Cronaca

Evade dai domiciliari per "regolare i conti" con i vicini, condannato a 5 anni

Le vittime erano già state destinatarie di condotte violente, ingiurie e minacce di morte da parte dell’uomo, un 36enne

LECCE – Aveva atteso che i carabinieri lo sottoponessero al consueto controllo, per evadere dai domiciliari e recarsi ancora una volta presso l’abitazione di alcuni vicini di casa dei genitori, già destinatari di condotte violente, ingiurie e minacce di morte da parte dell’uomo. Condotte per cui alcuni giorni prima era finito ai domiciliari su disposizione del gip. Protagonista della vicenda, a gennaio scorso, Gianluca Polimeno, un 36enne di Cutrofiano. L’uomo è stato condannato col rito abbreviato a cinque anni.

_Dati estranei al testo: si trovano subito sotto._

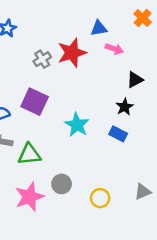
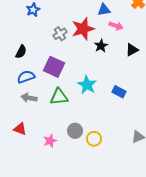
black star: (125, 107) -> (101, 46), moved
green triangle: (29, 154) -> (59, 97), moved
pink star: (29, 197) -> (50, 141), size x0.6
yellow circle: (100, 198) -> (94, 139), moved

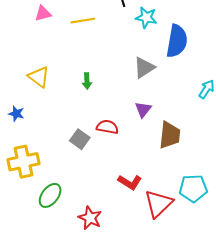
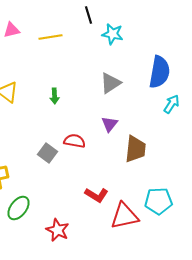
blue semicircle: (177, 41) -> (160, 72), moved
red triangle: (158, 204) -> (124, 216), turned 32

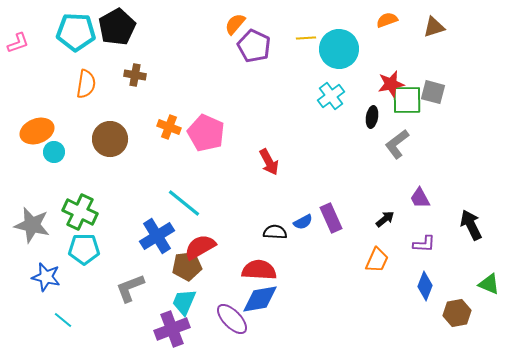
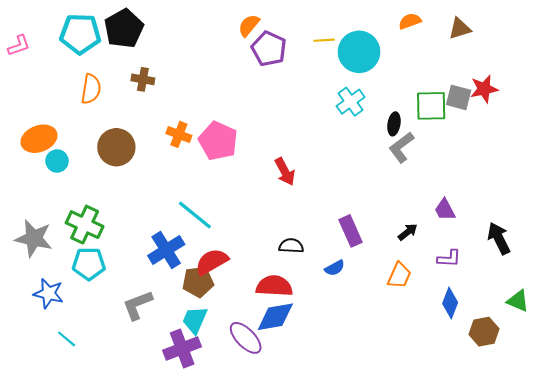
red star: (391, 84) -> (484, 89), moved
gray L-shape: (397, 144) -> (401, 147), moved
blue semicircle: (303, 222) -> (335, 268), moved

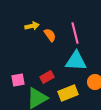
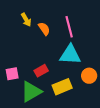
yellow arrow: (32, 26) -> (26, 20), turned 72

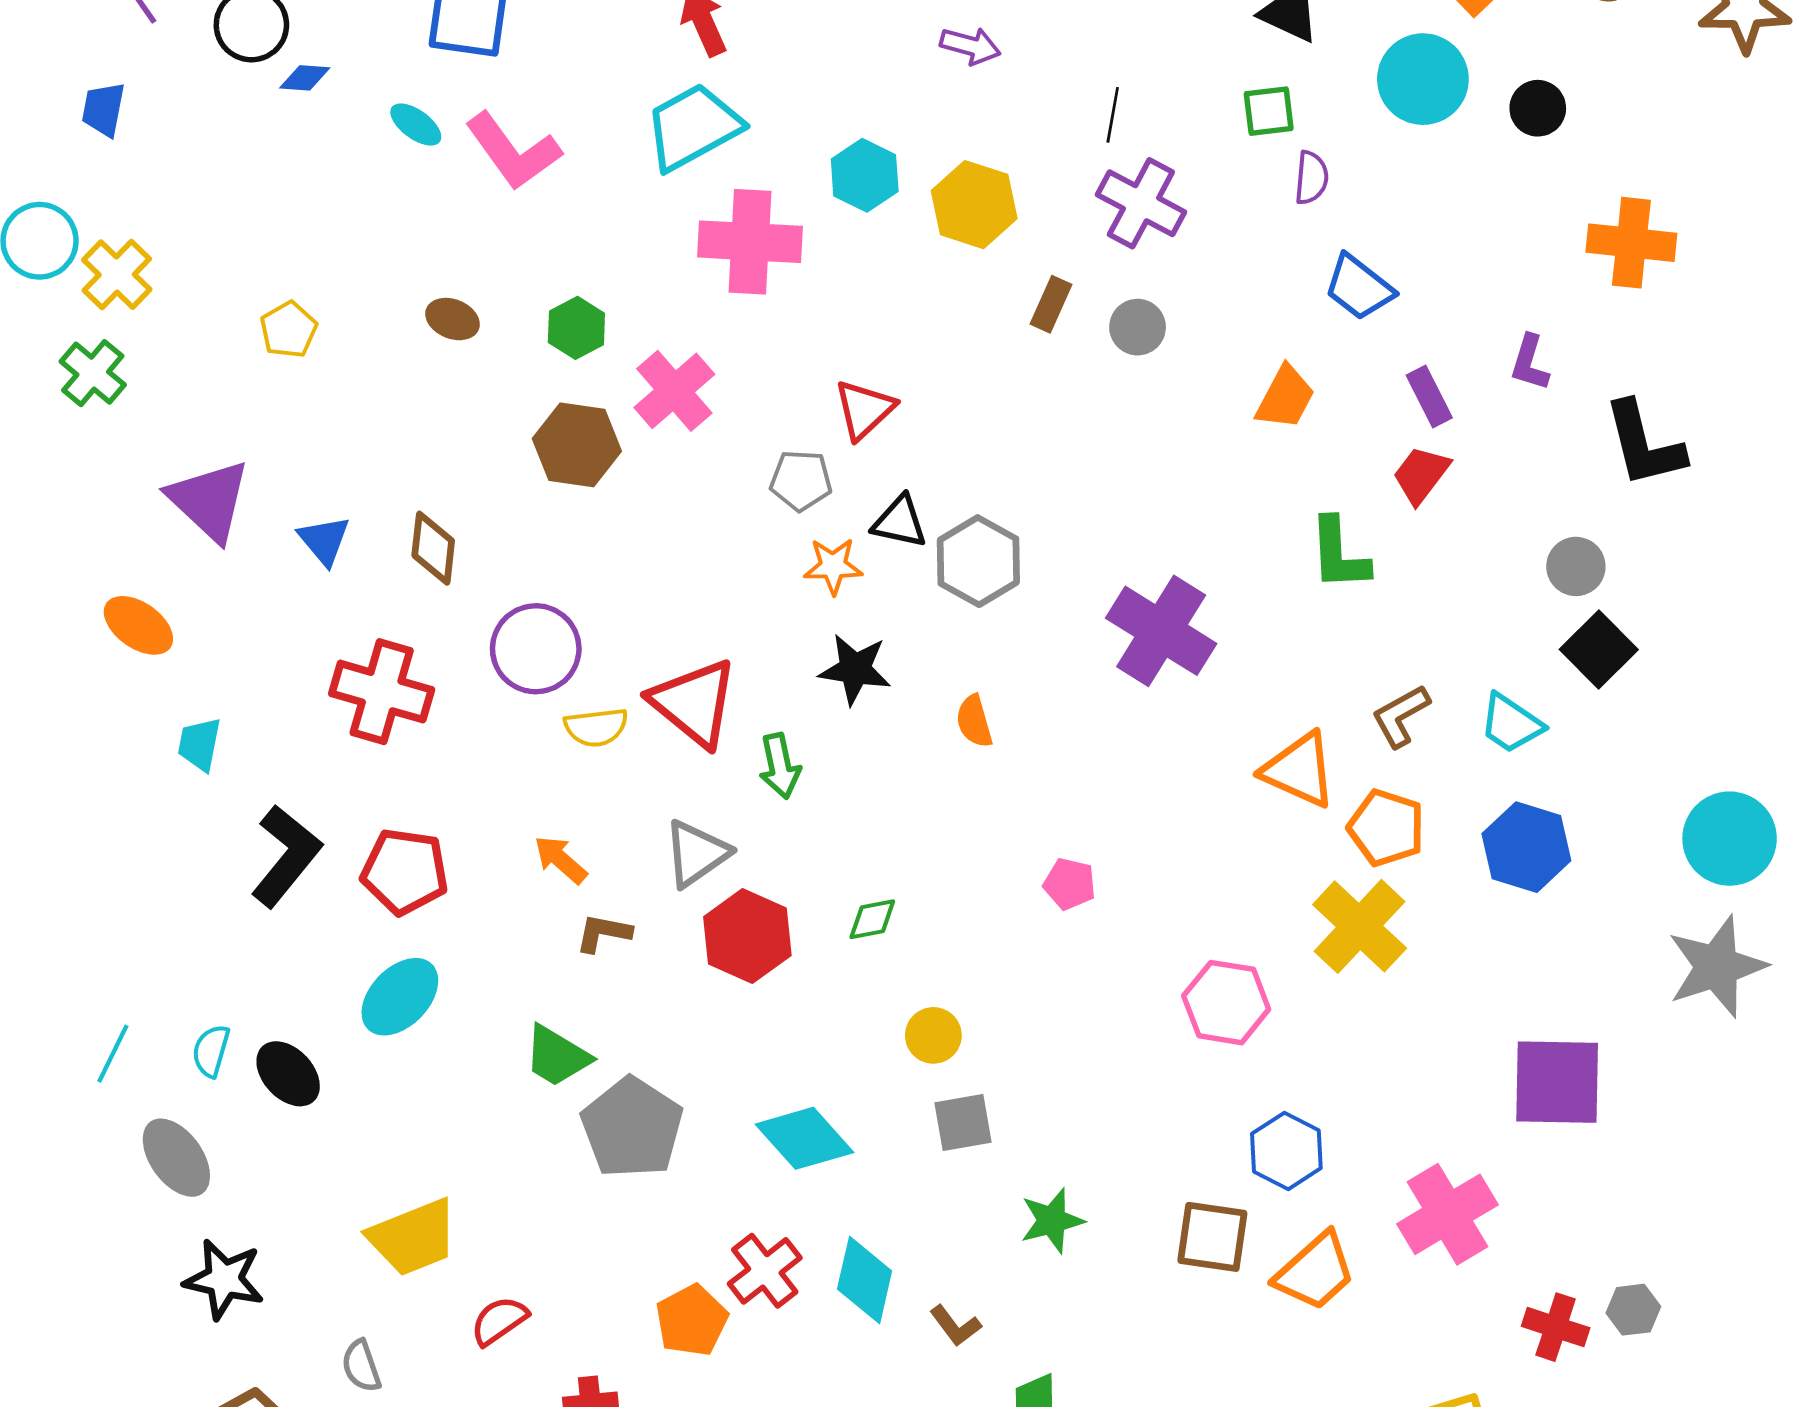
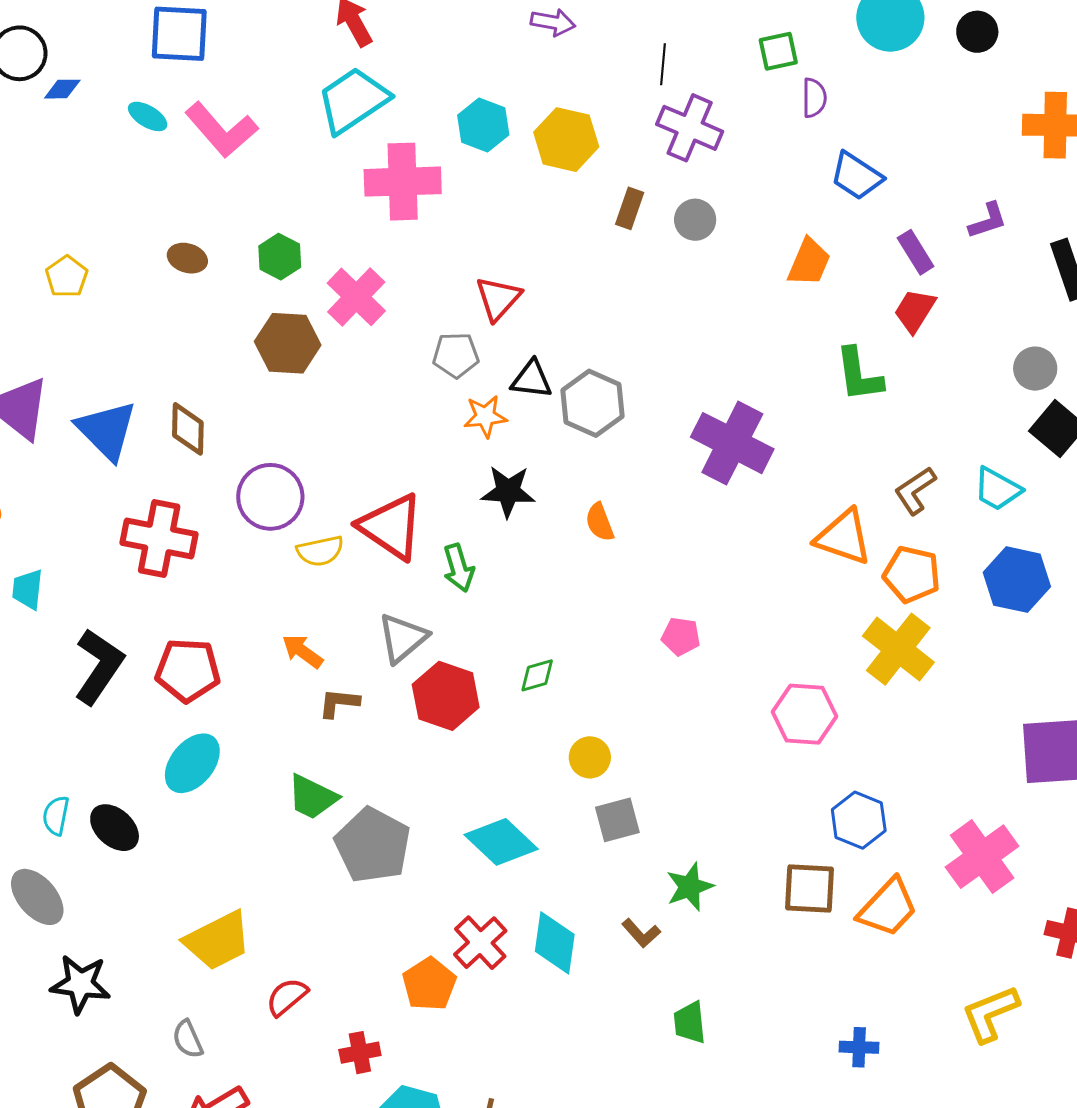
purple L-shape: (1530, 363) -> (988, 221), turned -120
blue triangle: (324, 540) -> (107, 430), size x1.6
brown L-shape: (955, 1326) -> (641, 933), moved

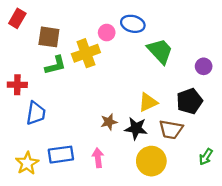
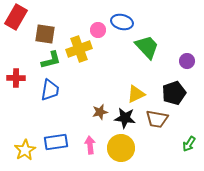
red rectangle: (17, 18) -> (16, 17), size x1.4
blue trapezoid: (36, 113) -> (50, 90), moved
yellow circle: (151, 161) -> (121, 148), moved

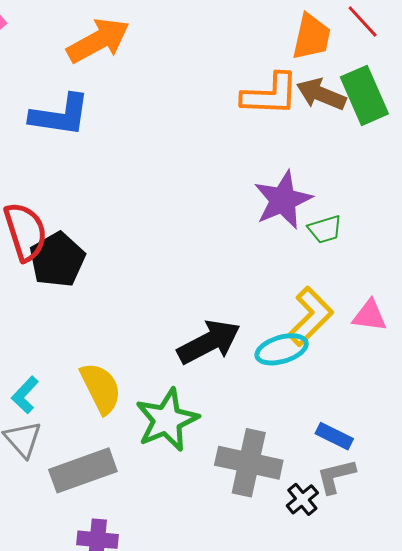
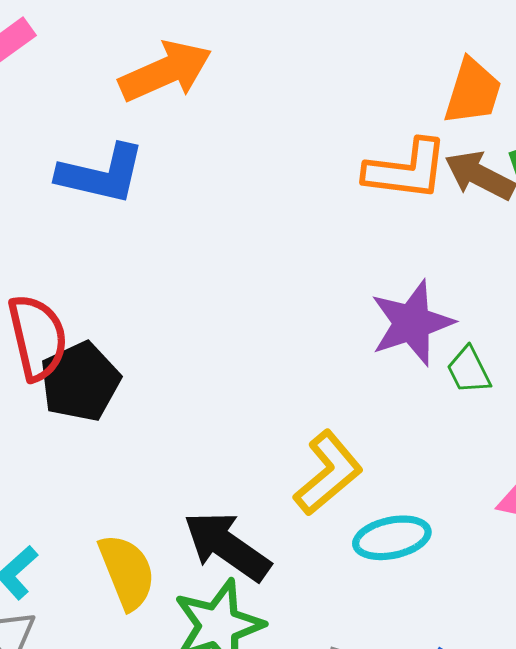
green trapezoid: (325, 229) -> (469, 370), turned 75
yellow L-shape: (311, 316) -> (328, 473), moved
black arrow: (209, 342) -> (227, 546), moved, turned -122

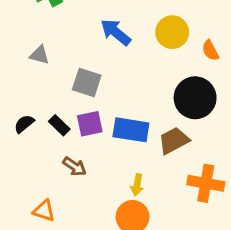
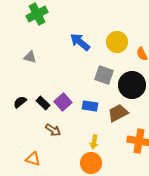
gray square: (87, 83) -> (104, 75), moved
purple square: (90, 124) -> (63, 102), turned -30
blue rectangle: (131, 130) -> (90, 106), size x0.7

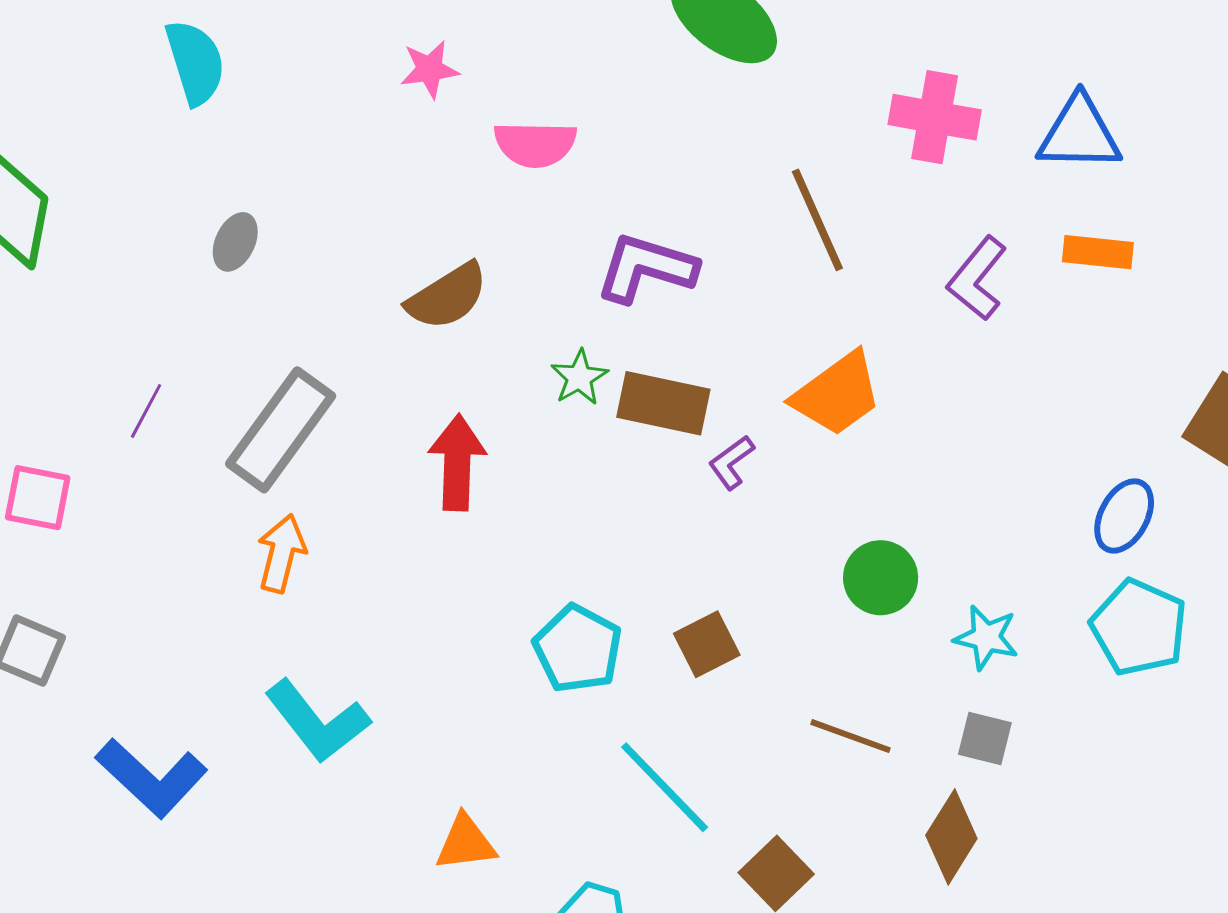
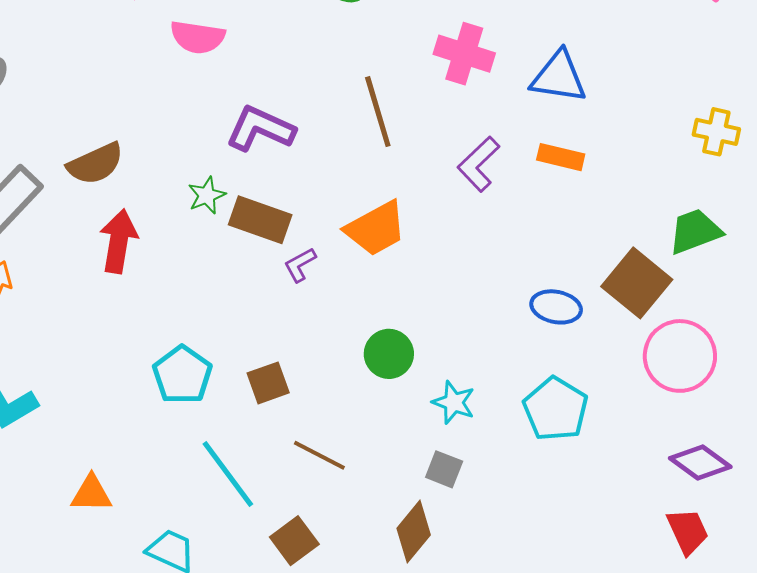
brown semicircle: (447, 296) -> (95, 164), moved
blue ellipse: (1124, 516) -> (556, 307), moved, turned 66
brown line: (851, 736) -> (319, 455), moved

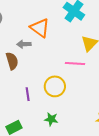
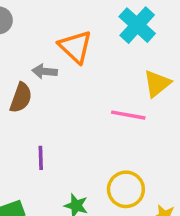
brown semicircle: (12, 61) -> (21, 98), turned 30
yellow circle: (55, 86) -> (126, 189), moved

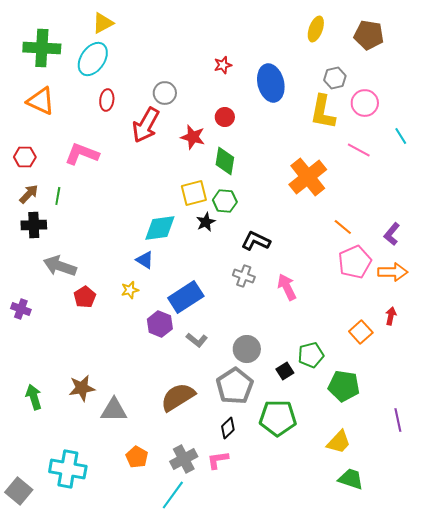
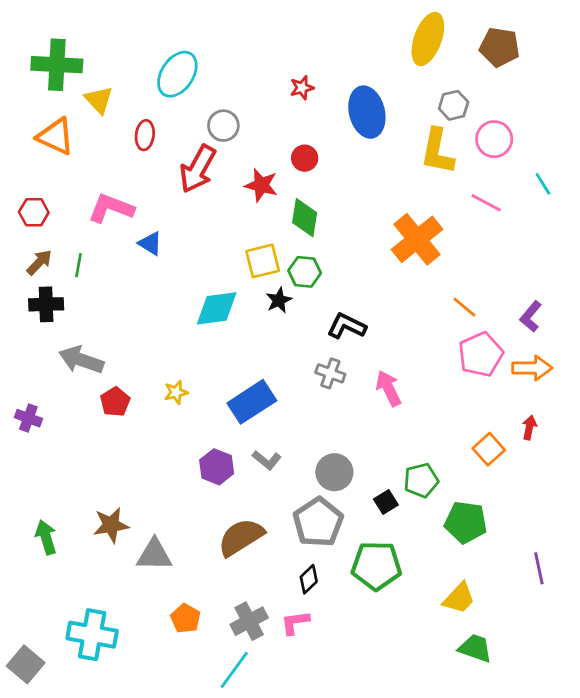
yellow triangle: (103, 23) -> (99, 100), moved, turned -45
yellow ellipse: (316, 29) -> (428, 39), size x1.5
cyan ellipse: (93, 59) -> (177, 74), moved
blue triangle: (145, 260) -> (150, 243), moved
purple hexagon: (160, 324) -> (217, 467), moved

Vedendolo arrivare i “perseguitati”, con alcuni vicini solidali e allarmati a loro volta, avevano subito chiamato i carabinieri, che erano prontamente intervenuti per immobilizzare Polimeno. Il tutto con estrema difficoltà: alla vista dei militari, infatti, l’ira del 36enne, anziché scemare, era aumentata, e si era scagliato violentemente contro i militari sferrando calci e pugni all’impazzata, poiché colpevoli, a suo dire, di impedirgli di arrivare al contatto con le sue vittime per “mettere le cose a posto una volta per tutte”. Nella colluttazione ad avere la peggio è stato il luogotenente Paolo Scupola, comandante della stazione di Cutrofiano che, intervenuto assieme a un appuntato, aveva subito un forte trauma mano sinistra, schiacciata a terra con un calcio dall’indemoniato, mentre tentava di bloccarlo.